Note that this second one is an Extended RE. The same thing can be expressed in Basic RE, but almost everything understands ERE these days. Let’s break the expression down into parts that are easier to digest.

    ^(

The caret matches the null at the beginning of the line, so preceding your regex with a caret anchors it to the beginning of the line. The opening parenthesis is there because of the or-bar, below. More on that later.

      0*[1-9][0-9]*(\.[0-9]+)?

This matches any integer or any floating point number above 1. So our 2.0 would be matched, but 0.25 would not. The 0* at the start handles leading zeros, so 005 == 5.

                              |

The pipe character is an “or-bar” in this context. For purposes of evaluation of this expression, It has higher precedence than everything else, and effectively joins two regular expressions together. Parentheses are used to group multiple expressions separated by or-bars.

And the second part:

                               0+\.[0-9]*[1-9][0-9]*

This matches any number that starts with one or more 0 characters (replace + with * to match zero or more zeros, i.e. .25), followed by a period, followed by a string of digits that includes at least one that is not a 0. So this matches everything above 0 and below 1.

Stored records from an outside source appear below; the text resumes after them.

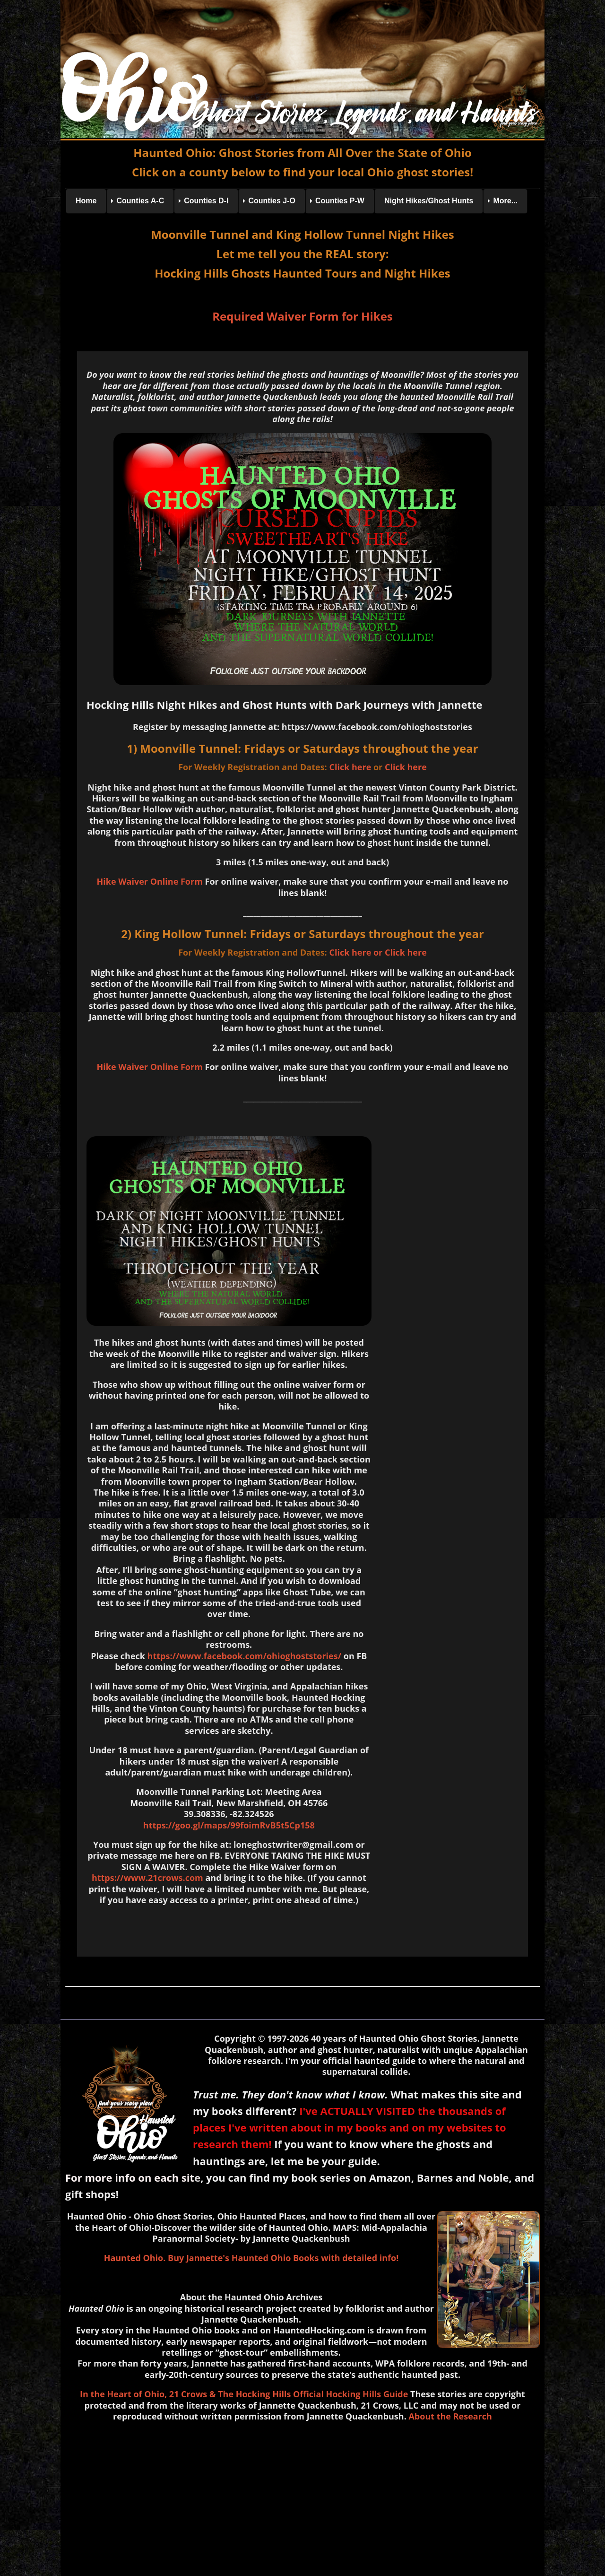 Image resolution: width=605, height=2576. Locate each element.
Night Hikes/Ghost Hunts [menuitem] (428, 201)
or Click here (400, 952)
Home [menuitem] (86, 201)
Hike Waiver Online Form (149, 881)
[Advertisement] (302, 2496)
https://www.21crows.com (147, 1877)
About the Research (450, 2416)
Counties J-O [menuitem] (271, 201)
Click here (350, 767)
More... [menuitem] (505, 201)
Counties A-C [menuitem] (140, 201)
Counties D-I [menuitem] (206, 201)
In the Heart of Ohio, (123, 2394)
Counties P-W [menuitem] (339, 201)
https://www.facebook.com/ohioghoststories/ (244, 1656)
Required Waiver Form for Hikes (302, 316)
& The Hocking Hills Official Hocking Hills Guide (308, 2394)
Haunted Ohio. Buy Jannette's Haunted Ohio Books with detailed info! (251, 2257)
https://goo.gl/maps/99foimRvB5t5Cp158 (229, 1825)
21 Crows (188, 2394) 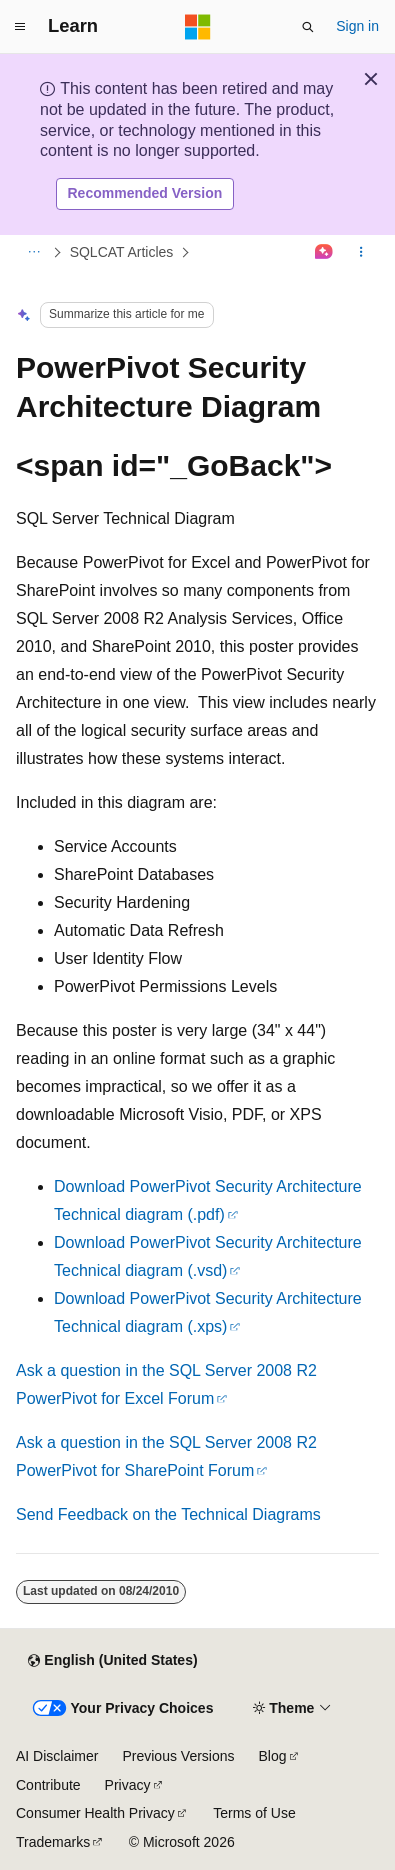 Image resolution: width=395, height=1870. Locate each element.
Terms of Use (254, 1813)
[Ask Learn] (324, 252)
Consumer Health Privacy (95, 1813)
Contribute (48, 1785)
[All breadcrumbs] (33, 252)
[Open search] (308, 27)
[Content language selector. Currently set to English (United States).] (112, 1661)
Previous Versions (178, 1756)
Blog (273, 1756)
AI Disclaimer (57, 1756)
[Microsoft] (198, 27)
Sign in (357, 26)
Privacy (128, 1785)
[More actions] (361, 252)
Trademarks (53, 1842)
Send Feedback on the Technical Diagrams (168, 1514)
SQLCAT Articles (122, 252)
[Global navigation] (20, 27) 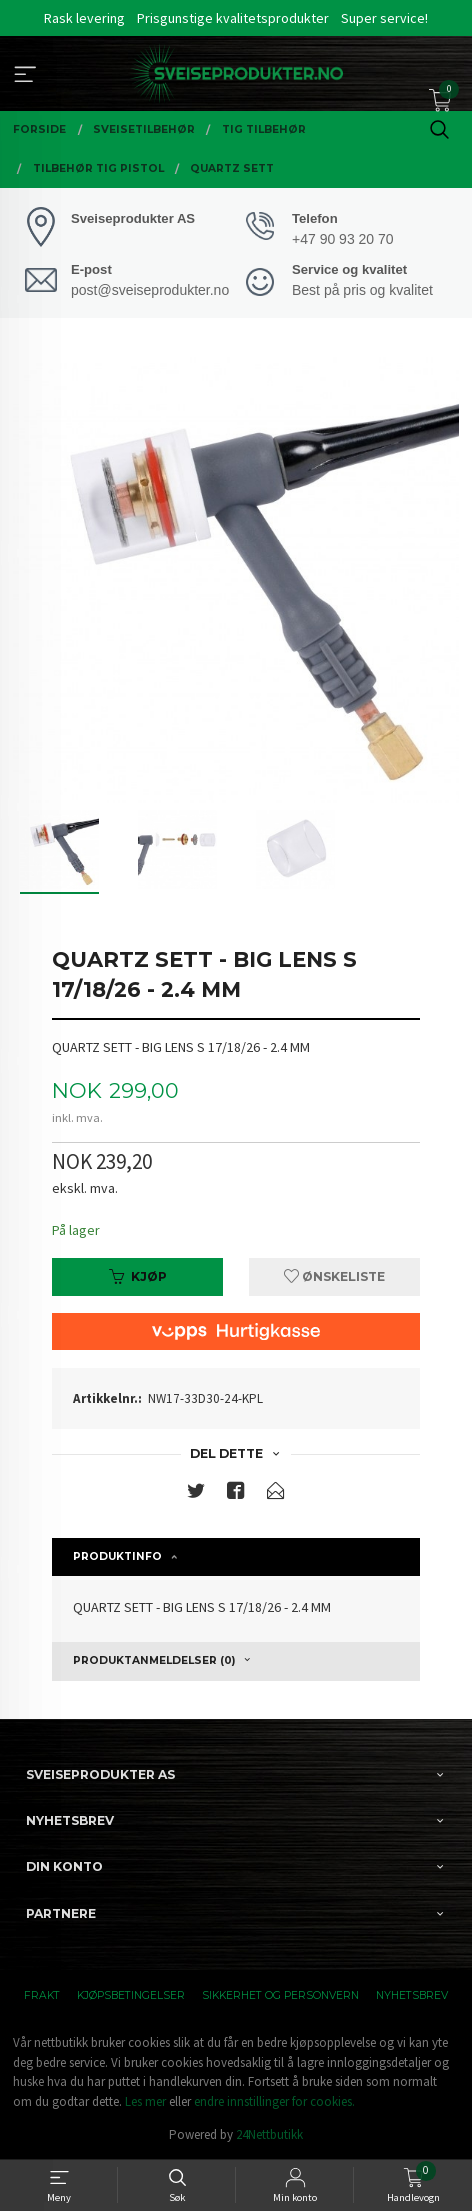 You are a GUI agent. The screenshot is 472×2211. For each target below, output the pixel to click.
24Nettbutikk (269, 2134)
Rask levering (84, 18)
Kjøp (138, 1276)
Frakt (42, 1995)
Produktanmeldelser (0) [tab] (154, 1660)
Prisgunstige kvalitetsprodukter (233, 18)
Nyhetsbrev (412, 1995)
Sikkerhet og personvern (280, 1995)
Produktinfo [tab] (117, 1556)
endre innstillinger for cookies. (274, 2101)
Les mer (145, 2101)
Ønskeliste (334, 1276)
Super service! (384, 18)
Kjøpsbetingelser (131, 1995) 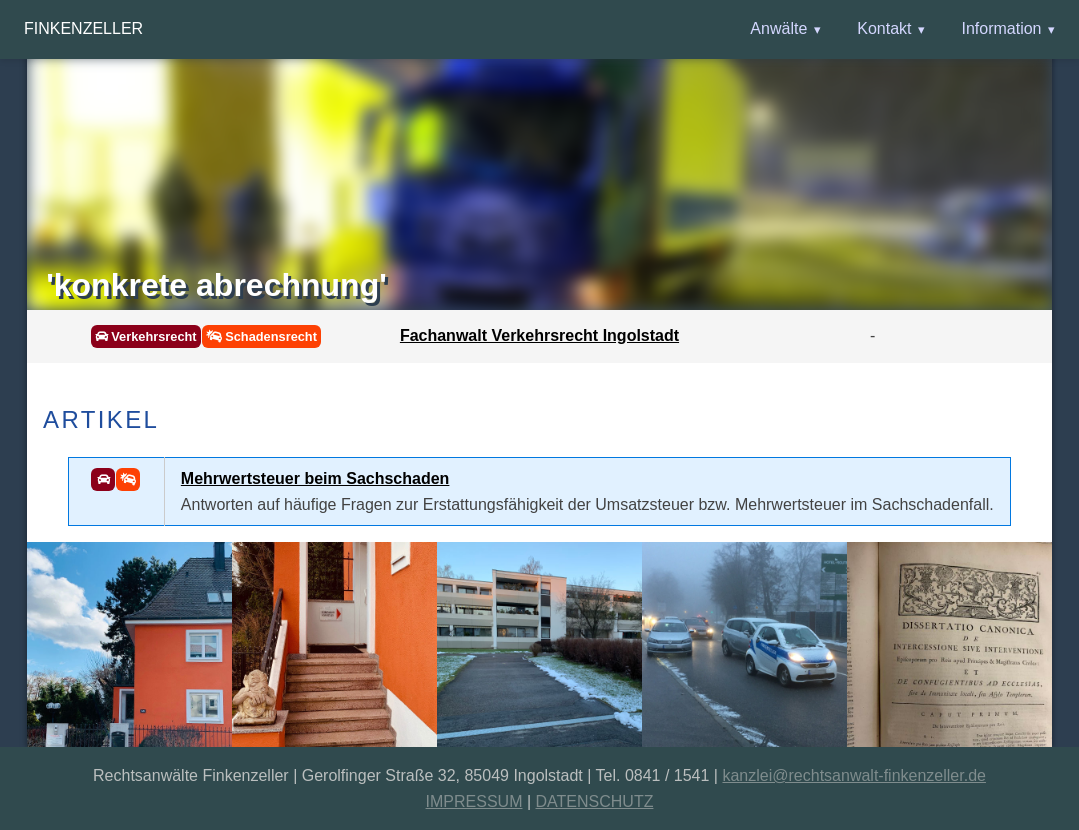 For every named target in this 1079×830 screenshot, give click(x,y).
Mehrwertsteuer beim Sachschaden (315, 478)
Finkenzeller (83, 28)
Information (1001, 28)
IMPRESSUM (474, 801)
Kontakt (884, 28)
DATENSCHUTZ (595, 801)
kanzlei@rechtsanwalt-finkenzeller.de (853, 775)
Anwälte (778, 28) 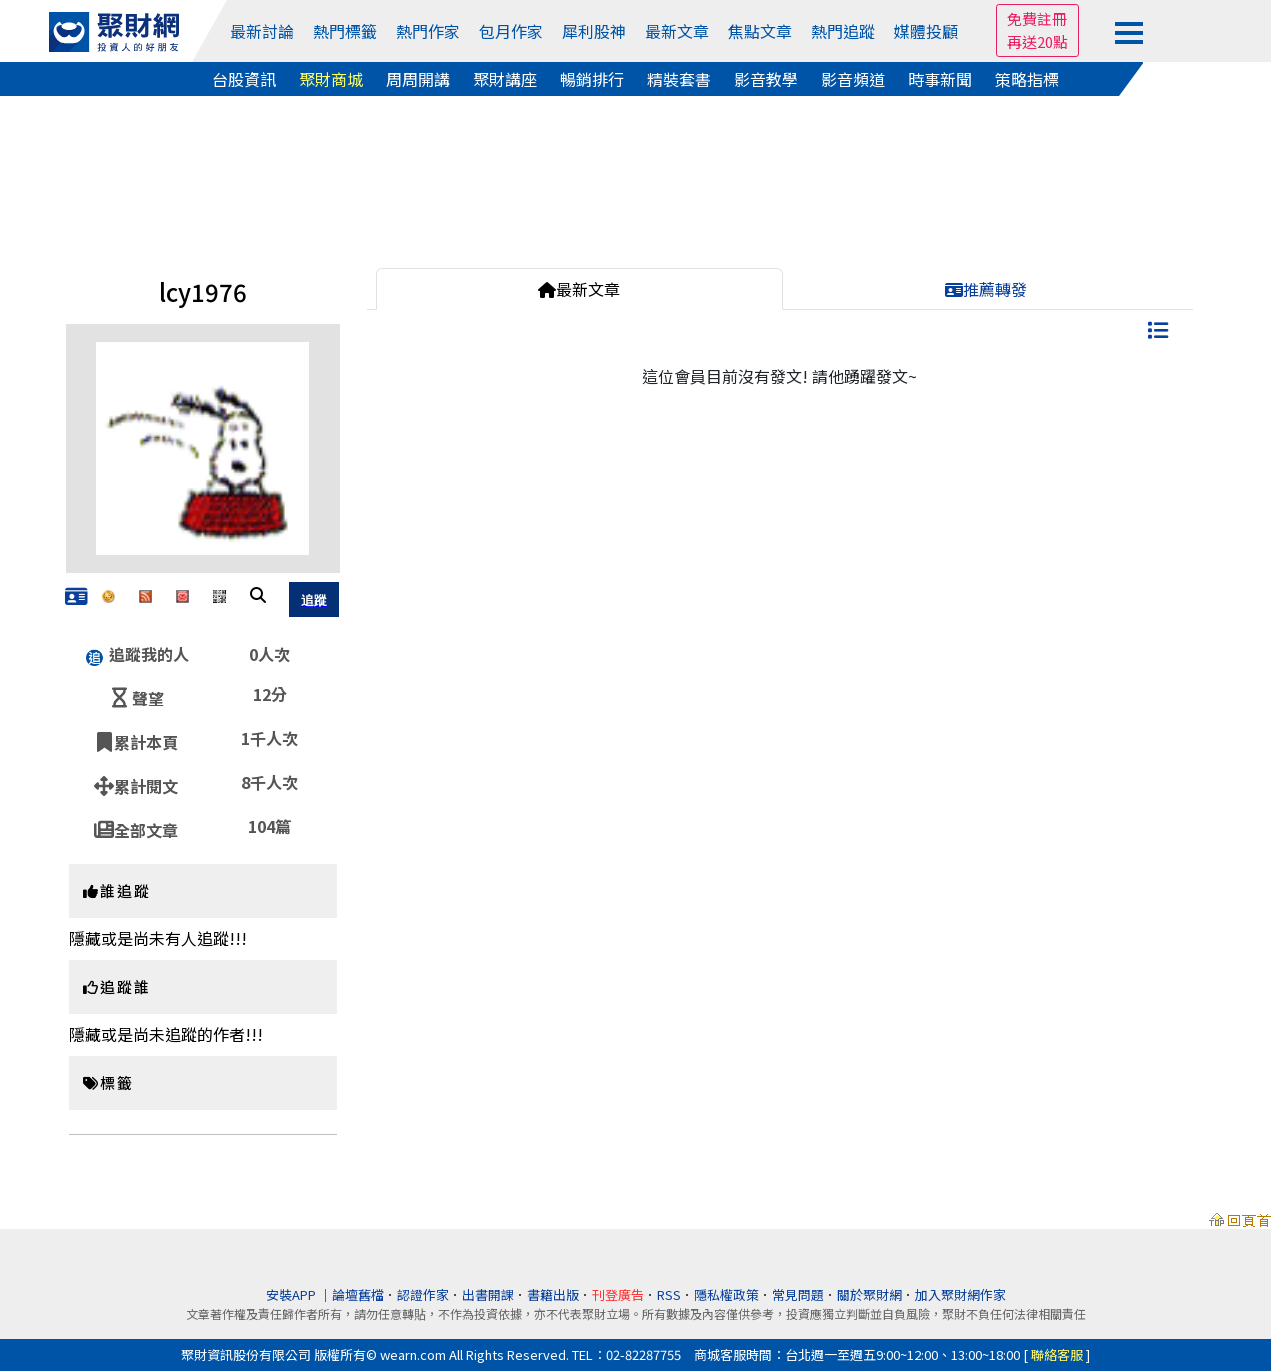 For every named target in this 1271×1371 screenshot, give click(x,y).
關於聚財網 (869, 1294)
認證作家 (423, 1294)
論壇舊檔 (358, 1294)
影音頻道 (853, 79)
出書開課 (488, 1294)
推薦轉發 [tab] (986, 289)
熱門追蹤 (843, 31)
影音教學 (766, 79)
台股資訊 (244, 79)
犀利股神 (594, 31)
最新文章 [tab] (579, 289)
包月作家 (511, 31)
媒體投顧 (926, 31)
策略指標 (1027, 79)
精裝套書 (679, 79)
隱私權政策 (726, 1294)
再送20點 (1037, 41)
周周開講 (418, 79)
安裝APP (292, 1294)
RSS (669, 1294)
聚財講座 (505, 79)
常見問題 (798, 1294)
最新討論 (262, 31)
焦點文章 (760, 31)
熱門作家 (428, 31)
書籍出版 (553, 1294)
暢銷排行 (592, 79)
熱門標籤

                                                    )$

And finally, we close the parentheses and anchor the regex to the end of the line with the dollar sign, just as the caret anchors to the beginning of the line.

Of course, if you let your programming language evaluate something numerically rather than try to match it against a regular expression, you’ll save headaches and CPU.